Nella prima lettera, viene denunciata l’indelicatezza e la mancanza di rispetto di uno dei medici nei confronti delle suore, che, direttamente dipendenti dal Collegio, con volonterosa dedizione prestavano la loro opera presso gli infermi.

17Pavia, 20 agosto 1916

Quando per necessità di medicazione o di operazione si devono mettere completamente a nudo i pazienti, le nostre suore, pur prestando la loro opera, cercano, ed è ovvio, di evitare la assistenza diretta; ed i medici riguardosi, rispettando queste elementari convenienze, procurano di astenersi da denudamenti inutili, non soltanto dinanzi alle suore ma anche alle infermiere. Nel nostro ospedale si ebbero dei professori universitari che credevano bene di escludere da certe medicazioni l’intervento di donne. Non è quindi una cosa nuova il contegno delle nostre suore, né credo che per questo sia da disconoscersi il merito dell’opera loro e che molto meno, si possano fare ad esse dei rimproveri pubblici, ad alta voce e con apprezzamenti offensivi per il loro ordine religioso. Non so quali deliberazioni radicali sia per prendere la superiora delle nostre suore quando sarà informata della disgustosa e gratuita scenata che il dottor Angelo Cattaneo si credette lecito di fare alcune ore sono. Per mio conto, poiché il Collegio provvede a proprie spese per l’assistenza delle suore all’Ospedale, nella persuasione di fare cosa gradita, dichiaro che sono pronto a ritirarle quando la loro opera non fosse di gradimento ai signori medici, o quando esse non fossero, come è dovere, rispettate.
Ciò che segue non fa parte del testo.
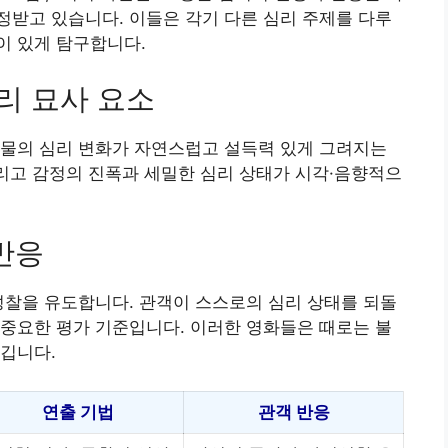
받고 있습니다. 이들은 각기 다른 심리 주제를 다루
이 있게 탐구합니다.
심리 묘사 요소
인물의 심리 변화가 자연스럽고 설득력 있게 그려지는
그리고 감정의 진폭과 세밀한 심리 상태가 시각·음향적으
반응
성찰을 유도합니다. 관객이 스스로의 심리 상태를 되돌
중요한 평가 기준입니다. 이러한 영화들은 때로는 불
깁니다.
연출 기법
관객 반응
La seconda lettera presenta, invece, un resoconto piuttosto vivace delle condizioni di disordine e indisciplina generale in cui versa il Collegio-Ospedale, «ridotto a una mera caserma», priva, però, del necessario sistema di controllo interno. L’elenco dei disagi è dettagliato e comprende fatti e problemi di vario genere: da veri e propri atti di vandalismo, al comportamento sregolato e rissoso dei soldati-degenti, all’ingresso e circolazione di persone ‘sgradite’, agli oltraggi di carattere religioso… Non mancano perplessità sulle scelte di cure mediche fornite in Collegio (sotto la direzione sanitaria di Camillo Golgi), indirizzate ad ammalati (specialmente colpiti da infezioni ‘indecorose’) più che a feriti di guerra.

Pavia, 28 agosto 1916

18, a[…] Cedendo il Collegio,per ospitarvi i feriti, noi abbiamo avuto ampie assicurazioni che esso non sarebbe mai stato volto ad altri usi, e che non si sarebbe mai tollerato qui, da parte di chicchessia, un contegno in opposizione al carattere che, volere o no, il Collegio riveste.
Tuttavia queste assicurazioni non furono rispettate, e gli impegni dimenticati, come dimostrano i casi che qui espongo:
1. Ad onta delle prescrizioni, a qualunque ora e in qualsiasi giorno, si lasciano entrare, per visite agli ufficiali, persone che non avrebbero mai libero accesso in famiglie onorate, e che non possono ingannare se non chi vuole essere ingannato col pretesto di inesistenti parentele.
2. Contro le assicurazioni fatte […] si continua a mandare in collegio dei venerei che noi abbiamo formalmente esclusi dalla ospitalità. Vengono invece qui dalla Clinica Dermosifilitica, come se il Collegio ne fosse una succursale, per tornarvi giornalmente alla medicazione.
3. Invece che di feriti e malati, il collegio è diventato l’ospizio di soldati per la cura elettrica e meccanica; così che l’ospedale è ridotto a una mera caserma, colla piena assenza però di chi nella caserma sa far osservare le norme disciplinari.
4. Difatti, la disciplina qui non esiste, perché nessuno se ne occupa con sanzioni. Qui avvengono litigi, uscite arbitrarie di degenti per giornate e nottate intere, furti, ecc., e i rapporti, quando sono fatti, rimangono trascurati e inevasi.
5. Non vi è alcun rispetto per i doveri di ospitalità. Ho dovuto chiudere con imposte di ferro alcune finestre per evitare e troncare un pubblico turpiloquio e per impedire l’uccisione continuata di animali da cortile ed eventuali danni alle persone.
6. Ho concesso l’uso del giardino pei feriti. Ebbene, si stroncarono alberi, si spezzarono sedili di marmo, si ruppero condutture d’acqua, ecc. e nonostante i miei replicati ricorsi la devastazione continua pienamente libera ed impunita.
7. Ho già lamentato presso di lei il contegno ingiustificato di un medico verso le suore: l’esempio è contagioso, e devo ora lamentare che qualche soldato sia giunto ora al punto che, in gravissima offesa delle nostre convinzioni, abbia mandato in pezzi persino l’immagine del Crocifisso.
8. Finalmente, tanto è il riguardo alla dignità del collegio, che persino direttrici di case di tolleranza vi entrano a farréclame.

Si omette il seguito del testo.